→ About this task: Restate the entries word for word, omitting nothing.

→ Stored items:
※ ※ ※

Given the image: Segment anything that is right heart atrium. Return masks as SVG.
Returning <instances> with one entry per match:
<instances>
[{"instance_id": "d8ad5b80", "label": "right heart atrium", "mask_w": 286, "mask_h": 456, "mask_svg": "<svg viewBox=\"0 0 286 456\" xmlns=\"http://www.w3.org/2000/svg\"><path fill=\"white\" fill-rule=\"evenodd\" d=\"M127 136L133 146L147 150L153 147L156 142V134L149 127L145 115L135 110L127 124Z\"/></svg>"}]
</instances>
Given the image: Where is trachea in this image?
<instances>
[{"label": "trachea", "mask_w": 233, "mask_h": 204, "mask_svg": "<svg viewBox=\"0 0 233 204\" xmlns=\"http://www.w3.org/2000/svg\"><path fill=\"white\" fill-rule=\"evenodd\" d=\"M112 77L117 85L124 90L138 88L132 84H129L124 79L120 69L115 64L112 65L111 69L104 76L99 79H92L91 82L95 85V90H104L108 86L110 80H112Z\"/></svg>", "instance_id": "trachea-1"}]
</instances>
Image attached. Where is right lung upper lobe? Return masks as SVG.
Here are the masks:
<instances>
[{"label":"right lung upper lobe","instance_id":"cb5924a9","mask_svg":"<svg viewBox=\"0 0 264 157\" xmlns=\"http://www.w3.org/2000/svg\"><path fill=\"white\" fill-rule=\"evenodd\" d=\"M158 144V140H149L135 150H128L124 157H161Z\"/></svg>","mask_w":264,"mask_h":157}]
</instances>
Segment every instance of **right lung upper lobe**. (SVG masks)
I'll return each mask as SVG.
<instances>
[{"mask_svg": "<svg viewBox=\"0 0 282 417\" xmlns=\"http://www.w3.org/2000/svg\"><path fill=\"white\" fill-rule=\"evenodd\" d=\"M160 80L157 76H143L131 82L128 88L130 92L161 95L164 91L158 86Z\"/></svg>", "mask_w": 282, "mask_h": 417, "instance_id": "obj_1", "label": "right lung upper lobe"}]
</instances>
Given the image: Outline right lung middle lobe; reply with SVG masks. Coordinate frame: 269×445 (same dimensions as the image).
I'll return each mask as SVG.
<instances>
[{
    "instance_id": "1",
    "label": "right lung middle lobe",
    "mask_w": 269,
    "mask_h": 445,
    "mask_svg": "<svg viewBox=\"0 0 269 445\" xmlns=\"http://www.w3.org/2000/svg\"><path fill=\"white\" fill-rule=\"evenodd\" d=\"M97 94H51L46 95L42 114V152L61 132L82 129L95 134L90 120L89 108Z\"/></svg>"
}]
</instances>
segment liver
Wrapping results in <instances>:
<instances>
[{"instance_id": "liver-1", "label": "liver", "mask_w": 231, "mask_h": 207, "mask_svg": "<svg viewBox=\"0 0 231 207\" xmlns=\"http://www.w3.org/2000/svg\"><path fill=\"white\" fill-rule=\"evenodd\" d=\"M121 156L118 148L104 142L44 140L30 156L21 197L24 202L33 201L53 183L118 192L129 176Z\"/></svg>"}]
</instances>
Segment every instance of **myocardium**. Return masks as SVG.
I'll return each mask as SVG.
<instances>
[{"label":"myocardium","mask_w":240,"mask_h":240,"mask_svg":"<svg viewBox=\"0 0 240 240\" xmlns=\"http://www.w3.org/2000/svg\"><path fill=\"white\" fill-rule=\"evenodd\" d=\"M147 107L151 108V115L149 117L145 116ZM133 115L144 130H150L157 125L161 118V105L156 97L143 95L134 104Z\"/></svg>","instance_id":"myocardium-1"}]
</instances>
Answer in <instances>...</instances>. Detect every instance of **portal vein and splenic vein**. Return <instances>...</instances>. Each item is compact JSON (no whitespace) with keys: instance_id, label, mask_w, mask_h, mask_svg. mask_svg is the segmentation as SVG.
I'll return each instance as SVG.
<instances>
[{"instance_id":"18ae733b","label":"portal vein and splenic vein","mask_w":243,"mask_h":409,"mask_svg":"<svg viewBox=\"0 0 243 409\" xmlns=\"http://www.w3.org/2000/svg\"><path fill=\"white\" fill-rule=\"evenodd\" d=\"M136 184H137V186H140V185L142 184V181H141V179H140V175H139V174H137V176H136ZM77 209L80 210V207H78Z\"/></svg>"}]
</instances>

※ ※ ※

→ Answer section:
Given the image: Segment anything that is right heart atrium. Return masks as SVG.
Returning <instances> with one entry per match:
<instances>
[{"instance_id": "d8ad5b80", "label": "right heart atrium", "mask_w": 286, "mask_h": 456, "mask_svg": "<svg viewBox=\"0 0 286 456\" xmlns=\"http://www.w3.org/2000/svg\"><path fill=\"white\" fill-rule=\"evenodd\" d=\"M127 136L133 146L147 150L153 147L156 142V134L149 127L145 115L135 110L127 124Z\"/></svg>"}]
</instances>
Given the image: Where is trachea in this image?
<instances>
[{"label": "trachea", "mask_w": 233, "mask_h": 204, "mask_svg": "<svg viewBox=\"0 0 233 204\" xmlns=\"http://www.w3.org/2000/svg\"><path fill=\"white\" fill-rule=\"evenodd\" d=\"M112 77L117 85L124 90L138 88L132 84H129L124 79L120 69L115 64L112 65L111 69L104 76L99 79H92L91 82L95 85V90H104L108 86L110 80H112Z\"/></svg>", "instance_id": "trachea-1"}]
</instances>
Image attached. Where is right lung upper lobe? Return masks as SVG.
Here are the masks:
<instances>
[{"label":"right lung upper lobe","instance_id":"cb5924a9","mask_svg":"<svg viewBox=\"0 0 264 157\" xmlns=\"http://www.w3.org/2000/svg\"><path fill=\"white\" fill-rule=\"evenodd\" d=\"M158 144V140H149L135 150H128L124 157H161Z\"/></svg>","mask_w":264,"mask_h":157}]
</instances>
Segment every instance of **right lung upper lobe**. (SVG masks)
I'll return each mask as SVG.
<instances>
[{"mask_svg": "<svg viewBox=\"0 0 282 417\" xmlns=\"http://www.w3.org/2000/svg\"><path fill=\"white\" fill-rule=\"evenodd\" d=\"M160 80L157 76H143L131 82L128 88L130 92L161 95L164 91L158 86Z\"/></svg>", "mask_w": 282, "mask_h": 417, "instance_id": "obj_1", "label": "right lung upper lobe"}]
</instances>
Given the image: Outline right lung middle lobe; reply with SVG masks. Coordinate frame: 269×445 (same dimensions as the image).
I'll return each mask as SVG.
<instances>
[{
    "instance_id": "1",
    "label": "right lung middle lobe",
    "mask_w": 269,
    "mask_h": 445,
    "mask_svg": "<svg viewBox=\"0 0 269 445\" xmlns=\"http://www.w3.org/2000/svg\"><path fill=\"white\" fill-rule=\"evenodd\" d=\"M97 94H51L46 95L42 114V152L61 132L82 129L95 134L90 120L89 108Z\"/></svg>"
}]
</instances>
segment liver
Wrapping results in <instances>:
<instances>
[{"instance_id": "liver-1", "label": "liver", "mask_w": 231, "mask_h": 207, "mask_svg": "<svg viewBox=\"0 0 231 207\" xmlns=\"http://www.w3.org/2000/svg\"><path fill=\"white\" fill-rule=\"evenodd\" d=\"M121 156L118 148L104 142L44 140L30 156L21 197L24 202L33 201L53 183L118 192L129 176Z\"/></svg>"}]
</instances>
Segment every instance of **myocardium**. Return masks as SVG.
I'll return each mask as SVG.
<instances>
[{"label":"myocardium","mask_w":240,"mask_h":240,"mask_svg":"<svg viewBox=\"0 0 240 240\" xmlns=\"http://www.w3.org/2000/svg\"><path fill=\"white\" fill-rule=\"evenodd\" d=\"M147 107L151 108V115L149 117L145 116ZM133 115L144 130H150L157 125L161 118V105L156 97L143 95L134 104Z\"/></svg>","instance_id":"myocardium-1"}]
</instances>
Answer in <instances>...</instances>. Detect every instance of **portal vein and splenic vein**. Return <instances>...</instances>. Each item is compact JSON (no whitespace) with keys: instance_id, label, mask_w, mask_h, mask_svg. mask_svg is the segmentation as SVG.
I'll return each instance as SVG.
<instances>
[{"instance_id":"18ae733b","label":"portal vein and splenic vein","mask_w":243,"mask_h":409,"mask_svg":"<svg viewBox=\"0 0 243 409\" xmlns=\"http://www.w3.org/2000/svg\"><path fill=\"white\" fill-rule=\"evenodd\" d=\"M136 184H137V186H140V185L142 184V181H141V179H140V175H139V174H137V176H136ZM77 209L80 210V207H78Z\"/></svg>"}]
</instances>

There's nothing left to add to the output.